PLURALISMO RELIGIOSO. Sarà una bella cosa dal punto di vista liberale, ma dal punto di vista cristiano è un non senso. Per il cristiano, non ci sono diverse verità religiose: ce n’è una sola. Se ce ne fossero tante, Gesù Cristo sarebbe, anche Lui, uno dei tanti.
POPULISMO. È l’equivalente del XXI secolo di ciò che la parola “fascista” era nel linguaggio politicamente corretto del XX. Più specificamente, comprende in sé i concetti di razzismo, nazionalismo, antieuropeismo, razzismo, o, almeno, xenofobia: tutte cose bruttissime e indegne di una società civile. Chi è “populista” non merita di essere trattato neppure come un avversario politico, sarebbe troppo onore per lui: deve essere disprezzato, e, se possibile, ignorato. I suoi argomenti non meritano risposte, le sue ragioni non son degne di ascolto. Il populista, come il fascista, abusa dei vantaggi della democrazia per diffondere un pensiero antidemocratico, dunque sarebbe bene che i veri democratici non solo lo isolassero, come si fa coi lebbrosi, ma riflettessero seriamente sulla possibilità di negargli definitivamente la parola, e, ancor più, il diritto d’associazione.

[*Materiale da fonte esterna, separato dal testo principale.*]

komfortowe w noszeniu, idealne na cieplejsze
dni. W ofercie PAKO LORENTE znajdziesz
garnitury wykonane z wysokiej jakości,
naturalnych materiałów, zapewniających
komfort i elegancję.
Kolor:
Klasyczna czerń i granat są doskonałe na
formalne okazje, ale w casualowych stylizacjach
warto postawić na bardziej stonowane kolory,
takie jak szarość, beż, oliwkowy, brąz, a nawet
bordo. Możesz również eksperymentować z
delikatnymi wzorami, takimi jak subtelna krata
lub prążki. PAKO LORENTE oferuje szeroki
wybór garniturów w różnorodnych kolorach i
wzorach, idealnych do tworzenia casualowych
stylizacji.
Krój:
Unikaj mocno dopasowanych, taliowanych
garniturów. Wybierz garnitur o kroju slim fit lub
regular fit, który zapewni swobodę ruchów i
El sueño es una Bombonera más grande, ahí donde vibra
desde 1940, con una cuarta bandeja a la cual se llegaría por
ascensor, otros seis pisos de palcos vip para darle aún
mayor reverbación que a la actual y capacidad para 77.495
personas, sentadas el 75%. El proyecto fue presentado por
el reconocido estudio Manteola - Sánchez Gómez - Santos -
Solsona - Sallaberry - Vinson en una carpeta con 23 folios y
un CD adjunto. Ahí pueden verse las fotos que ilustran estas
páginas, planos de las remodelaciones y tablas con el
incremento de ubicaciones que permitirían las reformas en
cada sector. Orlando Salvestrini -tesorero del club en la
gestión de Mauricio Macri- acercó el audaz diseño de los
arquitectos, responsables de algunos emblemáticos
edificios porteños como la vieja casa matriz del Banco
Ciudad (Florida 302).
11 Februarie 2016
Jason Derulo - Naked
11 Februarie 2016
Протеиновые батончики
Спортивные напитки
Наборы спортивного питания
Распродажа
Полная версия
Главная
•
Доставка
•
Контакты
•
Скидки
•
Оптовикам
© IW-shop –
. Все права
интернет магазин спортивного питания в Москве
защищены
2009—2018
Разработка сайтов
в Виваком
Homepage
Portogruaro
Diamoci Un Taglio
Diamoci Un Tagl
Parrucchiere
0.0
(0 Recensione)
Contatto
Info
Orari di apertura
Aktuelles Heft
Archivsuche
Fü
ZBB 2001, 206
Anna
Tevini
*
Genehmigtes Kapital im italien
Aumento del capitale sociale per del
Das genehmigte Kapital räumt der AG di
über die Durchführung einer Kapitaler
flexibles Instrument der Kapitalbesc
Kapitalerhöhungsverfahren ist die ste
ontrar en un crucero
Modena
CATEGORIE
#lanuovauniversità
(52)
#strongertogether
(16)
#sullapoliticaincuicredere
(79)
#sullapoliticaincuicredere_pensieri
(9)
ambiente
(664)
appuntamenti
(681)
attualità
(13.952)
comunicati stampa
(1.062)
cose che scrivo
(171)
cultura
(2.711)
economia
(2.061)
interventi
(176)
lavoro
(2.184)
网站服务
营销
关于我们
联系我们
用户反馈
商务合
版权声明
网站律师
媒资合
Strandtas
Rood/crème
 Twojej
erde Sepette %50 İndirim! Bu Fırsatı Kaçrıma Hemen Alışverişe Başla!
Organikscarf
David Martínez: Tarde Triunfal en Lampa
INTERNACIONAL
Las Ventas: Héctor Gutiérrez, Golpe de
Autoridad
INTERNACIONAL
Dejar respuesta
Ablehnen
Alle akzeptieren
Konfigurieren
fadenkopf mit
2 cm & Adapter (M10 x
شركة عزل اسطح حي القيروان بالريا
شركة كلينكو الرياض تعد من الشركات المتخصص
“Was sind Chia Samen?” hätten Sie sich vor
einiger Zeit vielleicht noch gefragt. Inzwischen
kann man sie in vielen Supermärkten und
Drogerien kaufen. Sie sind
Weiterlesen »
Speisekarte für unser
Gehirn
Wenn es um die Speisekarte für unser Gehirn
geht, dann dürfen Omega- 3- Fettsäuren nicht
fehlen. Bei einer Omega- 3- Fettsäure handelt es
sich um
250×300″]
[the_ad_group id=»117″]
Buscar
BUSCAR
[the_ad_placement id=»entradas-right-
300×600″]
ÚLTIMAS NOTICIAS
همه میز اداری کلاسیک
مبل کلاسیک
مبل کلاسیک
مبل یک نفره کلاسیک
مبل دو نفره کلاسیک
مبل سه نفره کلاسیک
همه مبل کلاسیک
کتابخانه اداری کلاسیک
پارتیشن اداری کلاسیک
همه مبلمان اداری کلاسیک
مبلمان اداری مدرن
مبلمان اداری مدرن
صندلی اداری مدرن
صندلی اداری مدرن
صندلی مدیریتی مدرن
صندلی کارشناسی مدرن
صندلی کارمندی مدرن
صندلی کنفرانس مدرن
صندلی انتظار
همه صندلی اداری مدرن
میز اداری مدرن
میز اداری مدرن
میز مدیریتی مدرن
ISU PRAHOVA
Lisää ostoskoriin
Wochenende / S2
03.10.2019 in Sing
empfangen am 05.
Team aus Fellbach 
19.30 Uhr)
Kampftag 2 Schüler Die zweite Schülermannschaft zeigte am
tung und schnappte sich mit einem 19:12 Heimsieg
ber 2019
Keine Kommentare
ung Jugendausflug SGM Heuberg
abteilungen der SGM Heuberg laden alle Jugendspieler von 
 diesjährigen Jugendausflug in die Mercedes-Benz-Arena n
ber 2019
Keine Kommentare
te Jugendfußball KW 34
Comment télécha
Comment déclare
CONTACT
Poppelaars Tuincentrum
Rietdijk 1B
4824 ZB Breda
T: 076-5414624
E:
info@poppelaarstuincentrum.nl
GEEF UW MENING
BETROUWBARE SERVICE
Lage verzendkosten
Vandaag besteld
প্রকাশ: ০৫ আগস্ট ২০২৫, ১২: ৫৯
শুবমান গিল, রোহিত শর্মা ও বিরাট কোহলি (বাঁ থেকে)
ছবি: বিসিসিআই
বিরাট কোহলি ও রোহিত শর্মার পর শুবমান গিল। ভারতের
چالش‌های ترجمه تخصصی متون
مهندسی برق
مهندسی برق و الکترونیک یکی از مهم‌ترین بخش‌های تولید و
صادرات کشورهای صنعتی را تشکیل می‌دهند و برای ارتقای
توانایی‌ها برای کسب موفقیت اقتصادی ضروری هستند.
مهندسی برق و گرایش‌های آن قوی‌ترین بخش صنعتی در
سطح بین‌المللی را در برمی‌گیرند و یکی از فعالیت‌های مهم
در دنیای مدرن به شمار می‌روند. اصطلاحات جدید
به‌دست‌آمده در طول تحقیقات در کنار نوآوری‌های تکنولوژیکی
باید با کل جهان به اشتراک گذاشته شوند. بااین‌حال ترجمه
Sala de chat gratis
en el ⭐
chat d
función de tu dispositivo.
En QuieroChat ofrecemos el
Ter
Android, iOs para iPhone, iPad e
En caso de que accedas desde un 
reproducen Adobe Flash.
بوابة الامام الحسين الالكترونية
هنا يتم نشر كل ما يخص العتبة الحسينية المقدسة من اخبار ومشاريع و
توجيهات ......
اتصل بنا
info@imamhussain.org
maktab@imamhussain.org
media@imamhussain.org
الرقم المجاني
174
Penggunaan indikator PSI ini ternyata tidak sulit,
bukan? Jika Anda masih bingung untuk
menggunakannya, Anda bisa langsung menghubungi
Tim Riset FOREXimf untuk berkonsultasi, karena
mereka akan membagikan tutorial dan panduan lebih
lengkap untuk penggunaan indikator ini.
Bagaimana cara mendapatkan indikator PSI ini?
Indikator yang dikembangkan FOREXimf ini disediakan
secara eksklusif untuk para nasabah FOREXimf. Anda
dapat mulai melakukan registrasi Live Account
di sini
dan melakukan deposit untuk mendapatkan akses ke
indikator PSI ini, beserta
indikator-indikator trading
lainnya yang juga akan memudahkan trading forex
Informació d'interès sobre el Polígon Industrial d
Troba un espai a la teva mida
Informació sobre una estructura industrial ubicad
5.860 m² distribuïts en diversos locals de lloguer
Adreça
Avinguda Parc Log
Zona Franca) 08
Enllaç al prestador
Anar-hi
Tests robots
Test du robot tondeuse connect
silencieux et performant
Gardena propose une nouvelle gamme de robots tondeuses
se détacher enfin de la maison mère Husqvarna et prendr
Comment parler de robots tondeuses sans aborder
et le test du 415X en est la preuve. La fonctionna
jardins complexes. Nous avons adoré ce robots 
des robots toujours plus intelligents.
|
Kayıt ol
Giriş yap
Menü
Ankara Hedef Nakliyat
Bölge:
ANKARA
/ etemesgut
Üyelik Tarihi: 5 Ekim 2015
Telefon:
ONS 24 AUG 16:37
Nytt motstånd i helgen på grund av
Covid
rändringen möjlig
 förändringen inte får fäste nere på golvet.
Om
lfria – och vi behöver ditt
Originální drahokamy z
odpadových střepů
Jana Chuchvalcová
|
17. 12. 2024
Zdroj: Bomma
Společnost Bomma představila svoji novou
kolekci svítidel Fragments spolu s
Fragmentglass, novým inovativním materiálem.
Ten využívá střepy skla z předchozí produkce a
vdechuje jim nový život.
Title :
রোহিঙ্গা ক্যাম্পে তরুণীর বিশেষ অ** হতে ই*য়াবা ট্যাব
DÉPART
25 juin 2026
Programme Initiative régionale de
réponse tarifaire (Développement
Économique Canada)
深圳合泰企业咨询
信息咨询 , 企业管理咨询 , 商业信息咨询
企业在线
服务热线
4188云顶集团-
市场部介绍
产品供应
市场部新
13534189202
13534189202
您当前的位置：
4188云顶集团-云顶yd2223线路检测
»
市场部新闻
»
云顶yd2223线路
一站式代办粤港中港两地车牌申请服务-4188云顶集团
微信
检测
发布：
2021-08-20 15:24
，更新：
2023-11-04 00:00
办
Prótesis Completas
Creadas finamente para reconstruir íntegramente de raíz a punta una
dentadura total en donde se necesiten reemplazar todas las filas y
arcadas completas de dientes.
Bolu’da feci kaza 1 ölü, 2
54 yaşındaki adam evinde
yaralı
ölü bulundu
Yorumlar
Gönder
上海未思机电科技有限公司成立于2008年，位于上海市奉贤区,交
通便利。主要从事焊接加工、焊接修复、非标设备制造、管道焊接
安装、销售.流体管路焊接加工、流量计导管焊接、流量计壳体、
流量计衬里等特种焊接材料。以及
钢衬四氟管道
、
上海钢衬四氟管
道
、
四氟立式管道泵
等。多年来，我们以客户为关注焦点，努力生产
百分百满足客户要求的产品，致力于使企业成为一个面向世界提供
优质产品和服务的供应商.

PROFUGHI. Ma lo sono davvero? Nove volte su dieci, no. Sono falsi profughi, cioè invasori. Ma non si può dire.
RAZZISMO. È razzismo nutrire dei dubbi sulla opportunità di lasciare via libera all’ingresso in Italia, e in Europa, di milioni di africani e altri stranieri? Se lo è, allora lo confessiamo volentieri: sì, siamo decisamente razzisti. E lo sono molti milioni di persone, compresi degli ottimi cristiani.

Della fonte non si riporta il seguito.